As applications evolve, the architecture that enables them to work with a variety of different components must change. WordPress has traditionally been driven by a core structure, which is what has given it the ability to be as modular as it is.
While this has been great for a long time, WordPress now powers more than 60 million websites. It is no longer enough that WordPress can drive simple blogs and websites. It must be capable of accepting customized calls from on-site and off-site pages.
The REST API represents an HTML-based solution to this need. It enables users to call any of WordPress’s functions through JSON-style information structures.
What is REST API?
REST API represents a type of programming structure designed to be easy-to-use and advantageous to webmasters.
It delivers six unique features:
- Uniform Interface – Information should always utilize the same type of structure. This maximizes long-term compatibility.
- Statelessness – Information should be available regardless of the state the program is in.
- Cacheable – This minimizes performance overhead, which in turn saves resources.
- Client-Server Communication – Communication will always occur in a client-server interface. This allows the client’s privileges to be defined.
- Layered System – New functions should be backwards compatible with older calls.
- Code on Demand – Clients should be able to download code, such as WYSIWYG interfaces, to temporarily extend their functionality.
The overall result of REST API is a more unified and webmaster-friendly approach to creating applications.
What is REST API as Far as WordPress is Concerned?
While the features of REST API may seem relatively generic from a general point of view, they represent one of the greatest advancements in WordPress. Everything from administrating WordPress to retrieving information about your pages will be easier due to the way REST API is implemented.
Consider a webmaster who is designing a plugin to pull the pages from a category of a WordPress site. He would normally need to work with the Index core files in PHP to pull these pages, or to work with database queries directly.
These can become problematic, as updates to WordPress may make responses unpredictable. It also allows for vulnerabilities to be created, which in turn makes WordPress significantly less secure than it should be.
REST API aims to make WordPress more secure, more reliable, increase performance and further ways WordPress can be extended. This will result in plugins that can do more, last longer, and work more reliably.
The ability to interface with more than just PHP programs is another feature that the REST API will bring. This will allow developers to create applications in Ruby, Perl, C++, and any other language capable of interpreting JSON data structures. This will be particularly useful for the development of mobile computing and the Internet of Things.
The last major effect that REST API will have on WordPress is a general improvement to its core functions. It marks the transition from a mere platform to an actual architecture that is capable of accommodating everything from traditional website to e-commerce and web 2.0 sites.
What is the Status of REST API Being Rolled Into WordPress’ Core?
The REST API for WordPress currently works, but it does not offer a full range of features. Many of these features are limited to more basic needs.

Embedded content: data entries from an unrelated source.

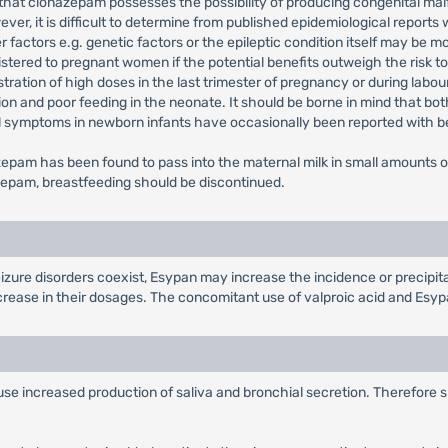
d that clonazepam possesses the possibility of producing congenital mal
r, it is difficult to determine from published epidemiological reports 
r factors e.g. genetic factors or the epileptic condition itself may be m
stered to pregnant women if the potential benefits outweigh the risk 
stration of high doses in the last trimester of pregnancy or during labou
on and poor feeding in the neonate. It should be borne in mind that bot
l symptoms in newborn infants have occasionally been reported with 
azepam has been found to pass into the maternal milk in small amounts 
nazepam, breastfeeding should be discontinued.
izure disorders coexist, Esypan may increase the incidence or precipita
increase in their dosages. The concomitant use of valproic acid and Es
cause increased production of saliva and bronchial secretion. Therefore 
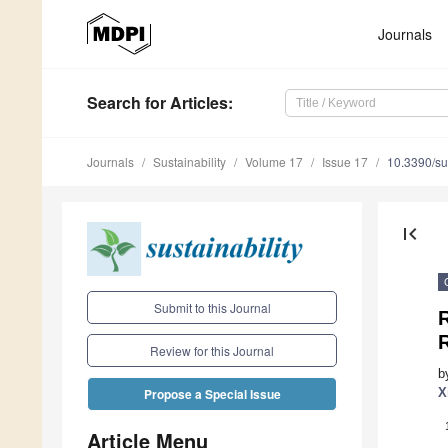
Journals
Search
for Articles
:
Journals
Sustainability
Volume 17
Issue 17
10.3390/s
first_page
Submit to this Journal
R
R
Review for this Journal
b
X
Propose a Special Issue
Article Menu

As of writing this, the REST API for WordPress includes:
- Basic endpoint functionality
- Permission callbacks and some argument sanitization
- JSON-compatible schemas
- Logical endpoints for function calls
This means that items such as the following are still in the developmental stages:
- Links that point to collections
- Auto-validation for schemas and other data calls
- Per-user access for the entire API rather than just certain functions
- Public access to readable data such as author information
How Is REST API Replacing XML-RPC?
XML-RPC has been the standard that WordPress has used for a number of years. It is a protocol that has been limited to older methods of thinking, which in turn has limited how usable it is for web applications.
When you compare a call to the REST API with an XML-RPC call, you will notice the following things:
REST API calls look more readable, tend to be more dependable and have predictable semantics.
Endpoints for REST API are easier to design. This means developing endpoints for plugins will be easier and more versatile.
Future changes to how methods will be handled are easier to predict with REST API due to the semantics involved. This allows the server to worry about any actions required to “tidy” an action.
REST API calls exist as a more human-oriented approach for HTTP-based interaction. The full implementation of a REST API in WordPress will make the platform more robust, more useful for others, and help to future-proof and secure the parts of WordPress that tend to cause issues for webmasters.